Make 2016 the year that Ohio improves marijuana policies
Last update: January 27, 2016
In November 2015, a controversial measure to legalize and regulate marijuana — but to allow only 10 specific parcels to grow commercial marijuana — was defeated at the ballot box. However, poll after poll showed overwhelming voter support for medical marijuana and some reform. After the vote, some state legislators vowed to pursue medical marijuana legalization in the 2016 session. The session opened on January 5, and now is the time to let lawmakers know you want them to support this compassionate reform.
On November 4, Senate Minority Leader Joe Schiavoni and Sen. Kenny Yuko sent a letter to General Assembly leaders calling on them to work toward bipartisan legislation to legalize medical marijuana. Even Gov. John Kasich is open to the legislature studying whether medical marijuana should be approved, deferring to doctors’ expertise. And a recent Quinnipiac poll shows 90 percent support for medical marijuana among Ohioans.
Hopefully, given strong support for marijuana policy reform among Ohio’s residents, the Ohio Legislature will act to craft a workable medical marijuana program for seriously ill patients. In 2015, the only reform bill presented would have allowed very limited access to cannabidiol (CBD) — which is one of the dozens of cannabinoids in marijuana; the bill failed to advance.
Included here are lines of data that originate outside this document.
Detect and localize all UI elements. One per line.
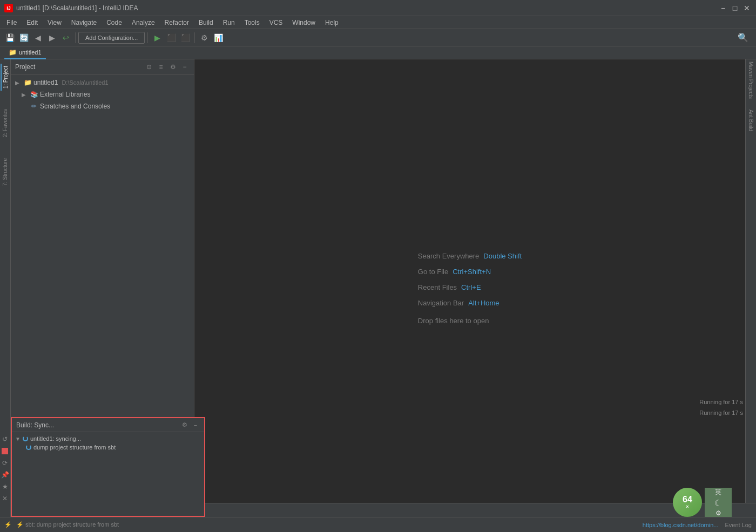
ant-build-tab[interactable]: Ant Build — [748, 110, 754, 131]
build-panel-header: Build: Sync... ⚙ − — [12, 418, 204, 432]
tree-item-root[interactable]: ▶ 📁 untitled1 D:\Scala\untitled1 — [11, 77, 194, 88]
build-sync-panel: Build: Sync... ⚙ − ↺ ⟳ 📌 ★ ✕ ▼ untitled1… — [11, 417, 205, 517]
running-status-1: Running for 17 s — [699, 397, 743, 408]
menu-item-view[interactable]: View — [43, 18, 66, 28]
toolbar-right: 🔍 — [733, 32, 753, 43]
scratch-icon: ✏ — [30, 102, 38, 111]
close-button[interactable]: ✕ — [742, 3, 752, 13]
maximize-button[interactable]: □ — [730, 3, 740, 13]
hint-nav-shortcut: Alt+Home — [468, 299, 499, 307]
tree-path-root: D:\Scala\untitled1 — [62, 79, 108, 86]
sync-button[interactable]: 🔄 — [17, 31, 30, 44]
add-configuration-button[interactable]: Add Configuration... — [78, 32, 145, 44]
folder-icon-root: 📁 — [23, 78, 32, 87]
tree-item-libraries[interactable]: ▶ 📚 External Libraries — [11, 88, 194, 100]
profiler-button[interactable]: 📊 — [212, 31, 225, 44]
hint-nav-bar: Navigation Bar Alt+Home — [418, 299, 500, 307]
tree-label-scratches: Scratches and Consoles — [40, 103, 110, 110]
window-title: untitled1 [D:\Scala\untitled1] - Intelli… — [16, 4, 752, 12]
undo-button[interactable]: ↩ — [59, 31, 72, 44]
build-button[interactable]: ⬛ — [165, 31, 178, 44]
running-status: Running for 17 s Running for 17 s — [699, 397, 743, 419]
project-tab-bar: 📁 untitled1 — [0, 46, 756, 59]
forward-button[interactable]: ▶ — [45, 31, 58, 44]
project-side-tab[interactable]: 1: Project — [1, 64, 10, 91]
memory-circle[interactable]: 64 × — [673, 488, 702, 517]
tree-arrow-root: ▶ — [15, 80, 22, 86]
hint-recent-files: Recent Files Ctrl+E — [418, 283, 481, 291]
sync-build-button[interactable]: ⟳ — [0, 458, 10, 468]
app-icon: IJ — [4, 4, 13, 12]
ime-indicator[interactable]: 英 ☾ ⚙ — [705, 488, 732, 517]
settings-button[interactable]: ⚙ — [168, 62, 178, 72]
menu-item-edit[interactable]: Edit — [22, 18, 42, 28]
project-tab-label: untitled1 — [19, 49, 42, 56]
scope-button[interactable]: ⊙ — [144, 62, 154, 72]
hint-goto-shortcut: Ctrl+Shift+N — [453, 268, 491, 276]
window-controls: − □ ✕ — [718, 3, 752, 13]
favorite-build-button[interactable]: ★ — [0, 482, 10, 492]
menu-bar: FileEditViewNavigateCodeAnalyzeRefactorB… — [0, 16, 756, 29]
library-icon: 📚 — [30, 90, 38, 99]
status-left: ⚡ ⚡ sbt: dump project structure from sbt — [4, 521, 119, 528]
hide-panel-button[interactable]: − — [180, 62, 190, 72]
build-root-label: untitled1: syncing... — [30, 435, 81, 442]
title-bar: IJ untitled1 [D:\Scala\untitled1] - Inte… — [0, 0, 756, 16]
close-build-button[interactable]: ✕ — [0, 494, 10, 503]
toolbar-separator — [75, 32, 76, 43]
pin-build-button[interactable]: 📌 — [0, 470, 10, 480]
project-tab-icon: 📁 — [9, 49, 17, 56]
menu-item-help[interactable]: Help — [321, 18, 343, 28]
hint-goto-label: Go to File — [418, 268, 448, 276]
build-settings-button[interactable]: ⚙ — [180, 421, 189, 429]
coverage-button[interactable]: ⚙ — [198, 31, 211, 44]
menu-item-refactor[interactable]: Refactor — [160, 18, 193, 28]
build-side-buttons: ↺ ⟳ 📌 ★ ✕ — [0, 432, 10, 503]
editor-area: Search Everywhere Double Shift Go to Fil… — [194, 59, 745, 517]
run-button[interactable]: ▶ — [151, 31, 164, 44]
structure-side-tab[interactable]: 7: Structure — [1, 156, 9, 188]
menu-item-run[interactable]: Run — [219, 18, 239, 28]
minimize-button[interactable]: − — [718, 3, 728, 13]
status-url: https://blog.csdn.net/domin... — [643, 522, 719, 528]
stop-button[interactable]: ⬛ — [179, 31, 192, 44]
favorites-side-tab[interactable]: 2: Favorites — [1, 107, 9, 139]
menu-item-navigate[interactable]: Navigate — [67, 18, 101, 28]
hint-nav-label: Navigation Bar — [418, 299, 464, 307]
status-icon: ⚡ — [4, 521, 12, 528]
memory-unit: × — [686, 504, 688, 509]
build-spinner — [23, 436, 28, 441]
menu-item-file[interactable]: File — [2, 18, 21, 28]
project-panel-title: Project — [15, 63, 142, 71]
build-minimize-button[interactable]: − — [191, 421, 200, 429]
maven-projects-tab[interactable]: Maven Projects — [748, 62, 754, 99]
menu-item-analyze[interactable]: Analyze — [127, 18, 159, 28]
welcome-hints: Search Everywhere Double Shift Go to Fil… — [418, 252, 522, 325]
back-button[interactable]: ◀ — [31, 31, 44, 44]
menu-item-build[interactable]: Build — [194, 18, 218, 28]
build-child-label: dump project structure from sbt — [33, 444, 116, 451]
menu-item-window[interactable]: Window — [288, 18, 320, 28]
tree-arrow-libraries: ▶ — [22, 92, 28, 98]
hint-recent-shortcut: Ctrl+E — [461, 283, 481, 291]
right-side-panels: Maven Projects Ant Build — [745, 59, 756, 517]
menu-item-code[interactable]: Code — [102, 18, 126, 28]
status-bar: ⚡ ⚡ sbt: dump project structure from sbt… — [0, 517, 756, 532]
stop-icon — [2, 448, 8, 454]
restart-build-button[interactable]: ↺ — [0, 434, 10, 444]
hint-search-shortcut: Double Shift — [483, 252, 522, 260]
toolbar: 💾 🔄 ◀ ▶ ↩ Add Configuration... ▶ ⬛ ⬛ ⚙ 📊… — [0, 29, 756, 46]
build-panel-controls: ⚙ − — [180, 421, 200, 429]
event-log-button[interactable]: Event Log — [725, 522, 752, 528]
stop-build-button[interactable] — [0, 446, 10, 456]
tree-label-root: untitled1 — [33, 79, 58, 86]
build-panel-content: ↺ ⟳ 📌 ★ ✕ ▼ untitled1: syncing... dump p… — [12, 432, 204, 454]
save-all-button[interactable]: 💾 — [3, 31, 16, 44]
collapse-all-button[interactable]: ≡ — [156, 62, 166, 72]
search-everywhere-button[interactable]: 🔍 — [733, 32, 753, 43]
tree-item-scratches[interactable]: ▶ ✏ Scratches and Consoles — [11, 100, 194, 112]
menu-item-tools[interactable]: Tools — [240, 18, 264, 28]
memory-indicator[interactable]: 64 × — [673, 488, 702, 517]
project-tab[interactable]: 📁 untitled1 — [4, 46, 46, 59]
menu-item-vcs[interactable]: VCS — [265, 18, 287, 28]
Medical marijuana ballot initiative
Ohioans for Medical Marijuana (OMM) is working to pass a medical marijuana ballot initiative through a simple majority of the vote in Ohio on November 8, 2016. The statewide signature drive will span from April to June of 2016, with the goal of submitting at least 305,591 valid signatures (approximately 550,000 gross signatures) to the Ohio government during the first week of July.
The 2016 campaign is focusing only on medical marijuana, which enjoys a high level of support among Ohio voters. If passed by a majority of Ohio voters on November 8, this initiative would legalize medical marijuana in a manner that’s similar to the laws in 23 states and the District of Columbia.
Specifically, the Ohio initiative would allow patients with serious medical conditions to purchase medical marijuana from retail outlets — and/or grow their own medical marijuana at home — if they have the approval of their physicians. In the furtherance of this, the Ohio government would issue licenses for businesses to grow, process, test, and sell marijuana to patients with state-issued identification cards. If no other states enact medical marijuana laws via their legislatures this spring, Ohio would become the 24th medical marijuana state in the country.
Marijuana laws in Ohio
Possession of less than 100 grams (or about 3.5 ounces), giving 20 grams or less of marijuana to another person, or growing less than 100 grams of marijuana are each considered “minor misdemeanors,” punishable by a maximum fine of $150. A minor misdemeanor is not a “jailable” offense, but a person’s driver’s license can be suspended for a period ranging from six months to five years.
While Ohio’s marijuana penalties are less draconian than its neighbors, law enforcement officers are still wasting valuable time and resources. In 2012, Ohio officers arrested or cited 14,374 people for marijuana-related offenses, 94% of which were for possession only. At the same time, 91.6% of all reported burglaries — including home invasions — and 90% of all motor vehicle thefts went unsolved. Let your legislators know it’s time law enforcement stopped wasting time punishing adults for choosing a safer alternative to alcohol.